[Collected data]
=-=-=-=-=

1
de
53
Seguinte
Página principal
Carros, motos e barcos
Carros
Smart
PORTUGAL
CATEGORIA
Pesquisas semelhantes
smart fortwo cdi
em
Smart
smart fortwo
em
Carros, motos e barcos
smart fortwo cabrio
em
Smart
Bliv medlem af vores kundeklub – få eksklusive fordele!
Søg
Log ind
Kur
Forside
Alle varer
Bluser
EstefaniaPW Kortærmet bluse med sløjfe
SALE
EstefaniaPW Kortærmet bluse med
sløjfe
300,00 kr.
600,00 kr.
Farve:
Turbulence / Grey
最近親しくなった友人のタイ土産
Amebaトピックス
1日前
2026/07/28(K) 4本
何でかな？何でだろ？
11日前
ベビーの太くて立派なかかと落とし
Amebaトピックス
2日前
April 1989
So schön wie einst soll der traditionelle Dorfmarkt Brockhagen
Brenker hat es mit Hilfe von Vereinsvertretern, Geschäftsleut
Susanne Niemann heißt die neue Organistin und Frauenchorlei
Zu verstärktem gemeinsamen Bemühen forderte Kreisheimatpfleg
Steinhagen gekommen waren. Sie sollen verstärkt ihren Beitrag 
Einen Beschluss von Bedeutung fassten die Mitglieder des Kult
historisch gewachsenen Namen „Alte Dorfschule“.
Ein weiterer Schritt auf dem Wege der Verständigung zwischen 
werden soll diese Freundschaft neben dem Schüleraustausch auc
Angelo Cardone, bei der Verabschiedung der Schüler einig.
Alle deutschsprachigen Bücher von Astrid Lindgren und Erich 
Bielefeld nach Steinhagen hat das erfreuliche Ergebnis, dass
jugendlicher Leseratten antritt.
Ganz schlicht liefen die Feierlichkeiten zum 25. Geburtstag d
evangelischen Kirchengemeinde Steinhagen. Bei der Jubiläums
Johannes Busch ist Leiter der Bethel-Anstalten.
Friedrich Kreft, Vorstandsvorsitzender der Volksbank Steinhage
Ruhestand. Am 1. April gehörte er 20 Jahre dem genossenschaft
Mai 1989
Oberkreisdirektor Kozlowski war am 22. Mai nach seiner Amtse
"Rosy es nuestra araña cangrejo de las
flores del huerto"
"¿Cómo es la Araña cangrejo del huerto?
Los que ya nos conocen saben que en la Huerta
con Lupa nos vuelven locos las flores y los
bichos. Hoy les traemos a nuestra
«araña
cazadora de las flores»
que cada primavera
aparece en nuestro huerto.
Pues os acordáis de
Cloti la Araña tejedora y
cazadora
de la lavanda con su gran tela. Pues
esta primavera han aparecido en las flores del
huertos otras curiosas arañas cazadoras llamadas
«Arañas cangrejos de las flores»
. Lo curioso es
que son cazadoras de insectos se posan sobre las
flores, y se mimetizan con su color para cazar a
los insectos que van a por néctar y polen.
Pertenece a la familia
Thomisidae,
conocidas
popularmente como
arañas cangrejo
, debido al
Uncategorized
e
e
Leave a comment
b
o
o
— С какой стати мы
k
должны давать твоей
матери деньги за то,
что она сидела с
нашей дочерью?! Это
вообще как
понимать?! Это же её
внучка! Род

=-=-=-=-=

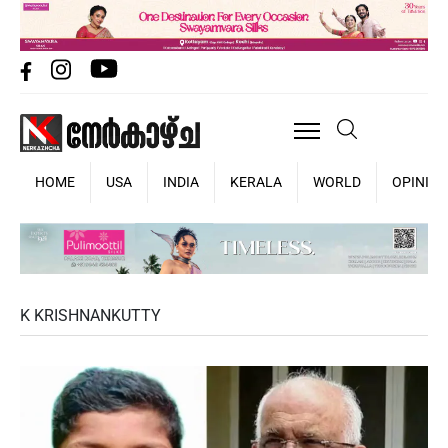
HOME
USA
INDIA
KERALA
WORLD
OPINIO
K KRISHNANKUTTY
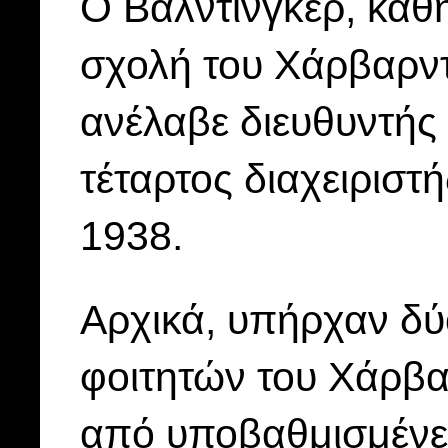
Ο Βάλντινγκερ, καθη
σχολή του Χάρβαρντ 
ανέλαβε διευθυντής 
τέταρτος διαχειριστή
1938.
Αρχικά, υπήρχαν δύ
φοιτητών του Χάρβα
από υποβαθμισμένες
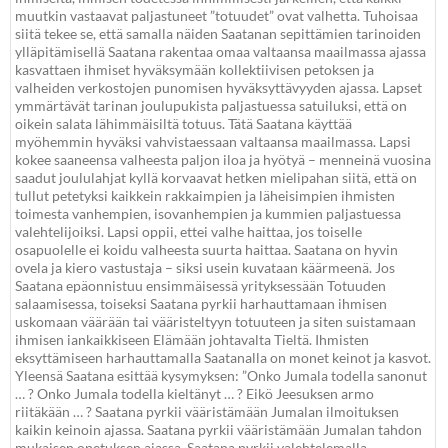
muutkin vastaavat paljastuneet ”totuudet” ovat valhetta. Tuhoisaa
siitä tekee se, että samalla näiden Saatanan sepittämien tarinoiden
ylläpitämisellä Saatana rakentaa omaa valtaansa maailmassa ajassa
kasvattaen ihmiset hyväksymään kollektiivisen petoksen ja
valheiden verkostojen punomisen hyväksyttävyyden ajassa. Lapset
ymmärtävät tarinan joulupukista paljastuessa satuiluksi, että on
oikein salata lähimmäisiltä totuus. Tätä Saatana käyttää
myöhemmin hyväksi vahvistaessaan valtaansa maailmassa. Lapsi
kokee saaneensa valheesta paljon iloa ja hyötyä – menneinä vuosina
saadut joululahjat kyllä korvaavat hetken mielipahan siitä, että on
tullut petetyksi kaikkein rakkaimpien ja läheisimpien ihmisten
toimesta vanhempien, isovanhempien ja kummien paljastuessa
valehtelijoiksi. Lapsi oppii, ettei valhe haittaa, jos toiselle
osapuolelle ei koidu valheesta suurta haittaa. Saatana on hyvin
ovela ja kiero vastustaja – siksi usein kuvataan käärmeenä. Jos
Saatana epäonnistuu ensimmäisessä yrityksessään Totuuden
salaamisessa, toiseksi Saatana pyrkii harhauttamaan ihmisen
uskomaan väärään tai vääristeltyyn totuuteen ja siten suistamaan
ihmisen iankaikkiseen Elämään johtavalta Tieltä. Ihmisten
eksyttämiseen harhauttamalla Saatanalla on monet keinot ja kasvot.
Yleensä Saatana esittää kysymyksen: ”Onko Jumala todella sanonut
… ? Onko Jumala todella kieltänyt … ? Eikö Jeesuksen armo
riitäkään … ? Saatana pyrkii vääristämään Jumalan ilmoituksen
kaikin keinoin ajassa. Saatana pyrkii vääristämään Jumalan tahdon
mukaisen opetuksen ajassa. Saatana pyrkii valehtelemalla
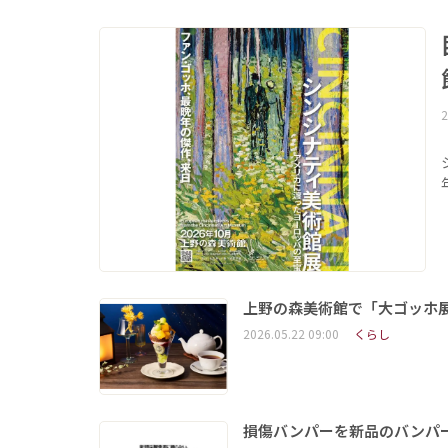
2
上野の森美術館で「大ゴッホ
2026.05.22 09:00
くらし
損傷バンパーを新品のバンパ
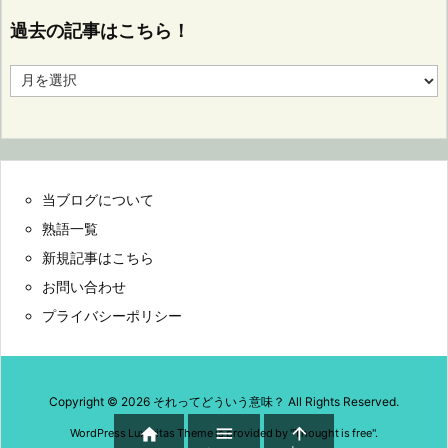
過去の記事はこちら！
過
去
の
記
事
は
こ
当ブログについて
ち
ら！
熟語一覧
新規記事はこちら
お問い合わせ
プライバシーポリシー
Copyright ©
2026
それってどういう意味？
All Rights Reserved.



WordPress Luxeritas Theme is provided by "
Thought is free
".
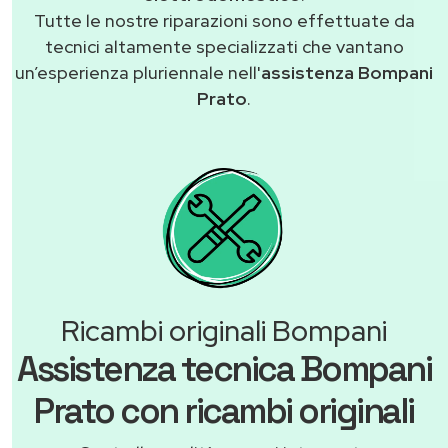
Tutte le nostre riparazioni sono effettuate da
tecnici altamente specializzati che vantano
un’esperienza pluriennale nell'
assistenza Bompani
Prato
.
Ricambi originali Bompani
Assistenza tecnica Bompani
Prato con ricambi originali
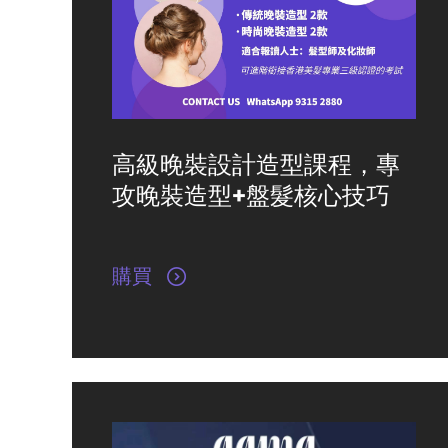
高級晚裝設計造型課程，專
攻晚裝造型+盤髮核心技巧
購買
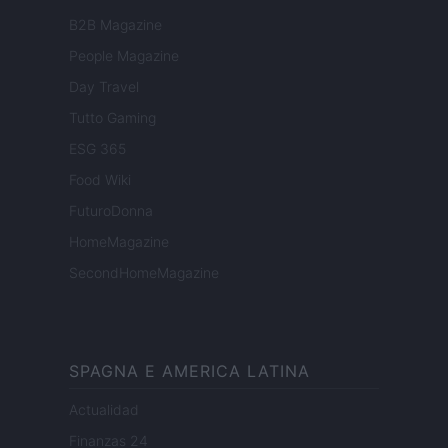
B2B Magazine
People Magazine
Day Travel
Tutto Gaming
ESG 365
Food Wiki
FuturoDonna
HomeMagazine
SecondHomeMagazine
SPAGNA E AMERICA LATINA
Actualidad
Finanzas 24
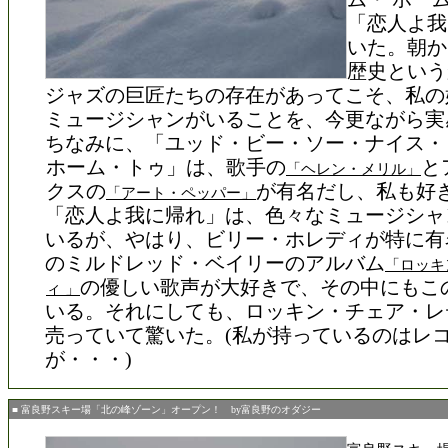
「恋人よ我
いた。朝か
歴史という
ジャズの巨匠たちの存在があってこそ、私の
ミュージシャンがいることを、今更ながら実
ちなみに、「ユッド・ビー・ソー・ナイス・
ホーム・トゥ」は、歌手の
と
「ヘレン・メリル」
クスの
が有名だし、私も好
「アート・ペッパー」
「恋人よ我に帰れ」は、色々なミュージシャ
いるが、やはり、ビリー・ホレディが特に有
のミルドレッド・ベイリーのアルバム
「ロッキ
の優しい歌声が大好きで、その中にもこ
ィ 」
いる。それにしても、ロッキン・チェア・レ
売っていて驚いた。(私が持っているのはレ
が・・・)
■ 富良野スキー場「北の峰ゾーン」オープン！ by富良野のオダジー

=-=-=-=-=

What you will do - Search the entries above for the string "Bompani". Copy each line in which it appears.

Response area -
assistenza Bompani
Ricambi originali Bompani
Assistenza tecnica Bompani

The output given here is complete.